Segment Start: Entries shown
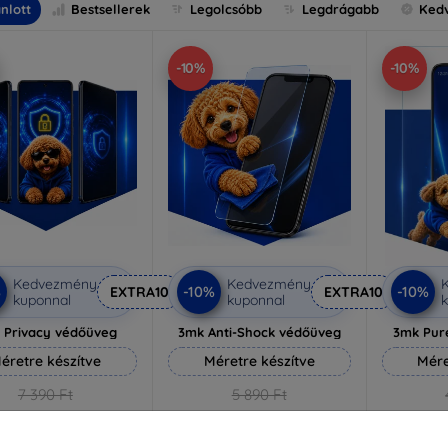
nlott
Bestsellerek
Legolcsóbb
Legdrágabb
Ked
-10%
-10%
Kedvezmény
Kedvezmény
%
-10%
-10%
EXTRA10
EXTRA10
kuponnal
kuponnal
k
 Privacy védőüveg
3mk Anti-Shock védőüveg
3mk Pur
éretre készítve
Méretre készítve
Mére
7 390 Ft
5 890 Ft
6 651 Ft
5 301 Ft
3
Segment End: Entries shown
■ The problem
Retype all the records shown above, character for character. Omit every picture.

■ Solved exercise
nlott
Bestsellerek
Legolcsóbb
Legdrágabb
Ked
-10%
-10%
Kedvezmény
Kedvezmény
%
-10%
-10%
EXTRA10
EXTRA10
kuponnal
kuponnal
k
 Privacy védőüveg
3mk Anti-Shock védőüveg
3mk Pur
éretre készítve
Méretre készítve
Mére
7 390 Ft
5 890 Ft
6 651 Ft
5 301 Ft
3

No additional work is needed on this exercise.